Primality Testing

Suppose we want to know whether \(n\) is prime. From Fermat’s little theorem for polynomials we know that \(\forall x \in \mathbb{Z}_n^*\), \(x^{n-1} = 1 \mod n\). This suggests the following algorithm:

Algorithm

Given an \(n\), choose \(x \in \{1, ..., n-1\}\) uniformly at random. If \(x^{n-1} = 1 \mod n\), output “prime”. Otherwise, output “composite”.

This will always work on prime numbers, but fail on Carmichael numbers (i.e. composite natural numbers such that $$\forall x \in \mathbb{Z}_n^*, x^{n-1} = 1 \mod n).

Analysis

Theorem: Suppose \(n\) is composite, but not a Carmichael number.

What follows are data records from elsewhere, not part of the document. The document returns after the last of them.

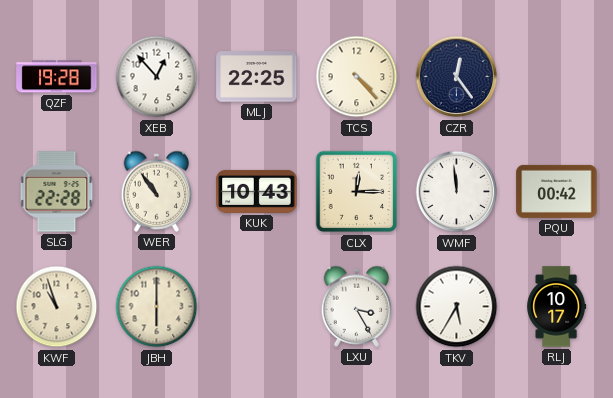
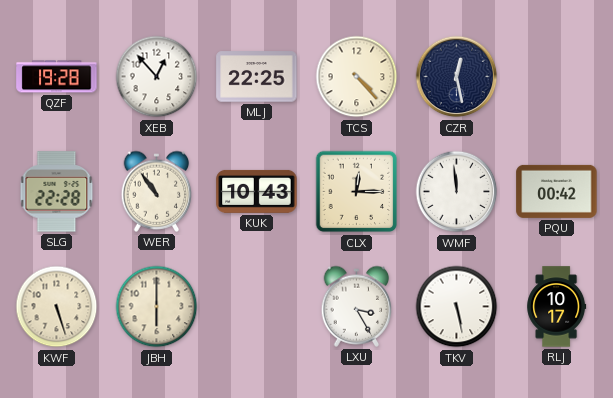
CZR: 12:24 -> 12:28
KWF: 10:57 -> 5:27
TKV: 5:35 -> 5:28
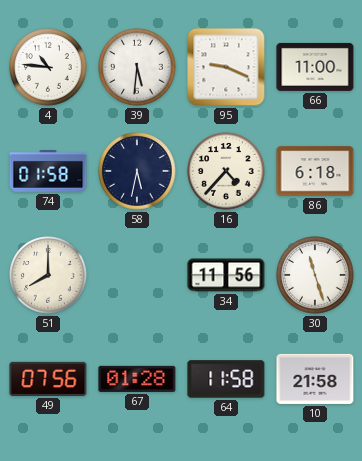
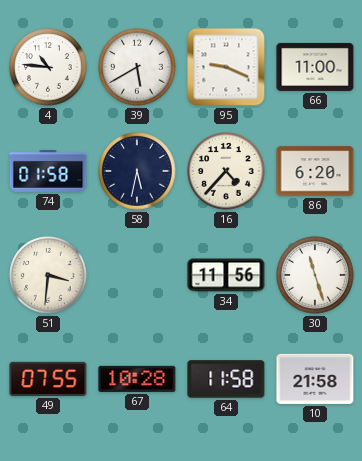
39: 5:31 -> 5:40
86: 6:18 -> 6:20
51: 8:00 -> 3:31
49: 07:56 -> 07:55
67: 01:28 -> 10:28
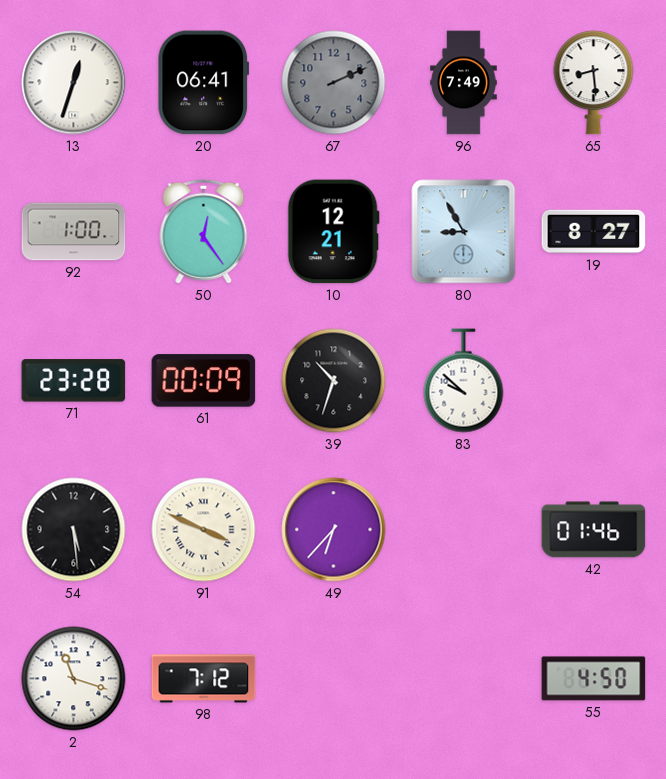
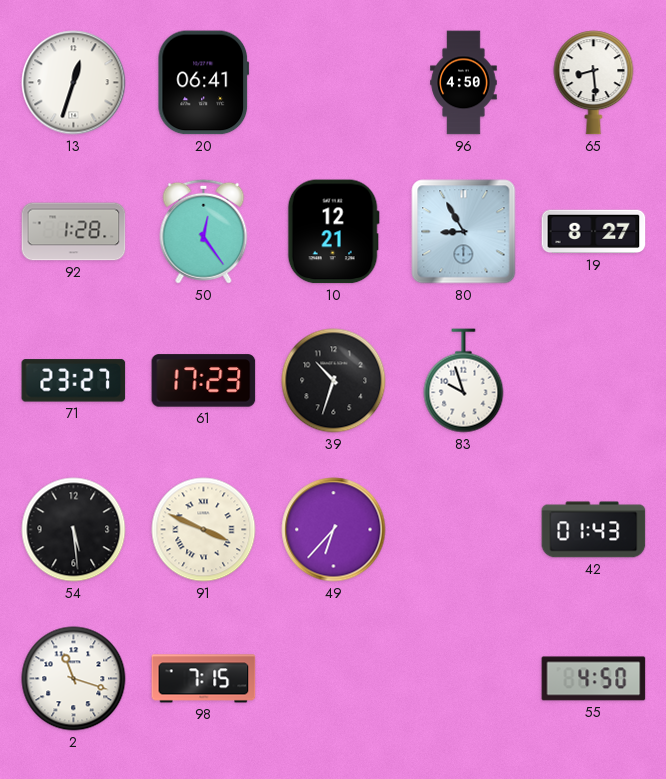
67: 2:11 -> none
96: 7:49 -> 4:50
92: 1:00 -> 1:28
71: 23:28 -> 23:27
61: 00:09 -> 17:23
83: 9:52 -> 9:57
42: 01:46 -> 01:43
98: 7:12 -> 7:15
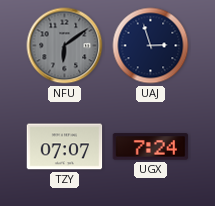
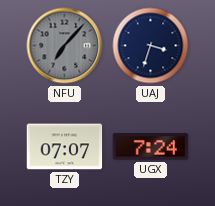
NFU: 6:09 -> 7:07
UAJ: 2:57 -> 3:33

Then the probability Fermat’s test outputs “composite” is \(\geq 1/2\).

Proof:

Case 1: \(gcd(n, x) \neq 1\). Then \(x^{n-1} \neq 1 \mod n\). Why? Because if \(x^{n-1} = 1 \mod n\), then \(x^{n-1} = nc + 1\) for some \(c\), and \(gcd(x,n)\) can divide the LHS and \(nc\), but thus cannot divide \(nc + 1\). Thus the algorithm will always detect \(n\) as composite.

Case 2: \(gcd(x, n) = 1\). Then let \(H = \{ x: x\in \mathbb{Z}_n^*, x^{n-1} = 1 \mod n\}\). Note that \(H \subseteq \mathbb{Z}_n^*\) and \(H \neq \mathbb{Z}_n^*\) since \(n\) is not a Carmichael number. Thus per Lagrange’s Theorem, \(|H| \leq \frac{1}{2} |\mathbb{Z}_n^*|\). Thus the probability \(n\) is identified as composite is at least 0.5.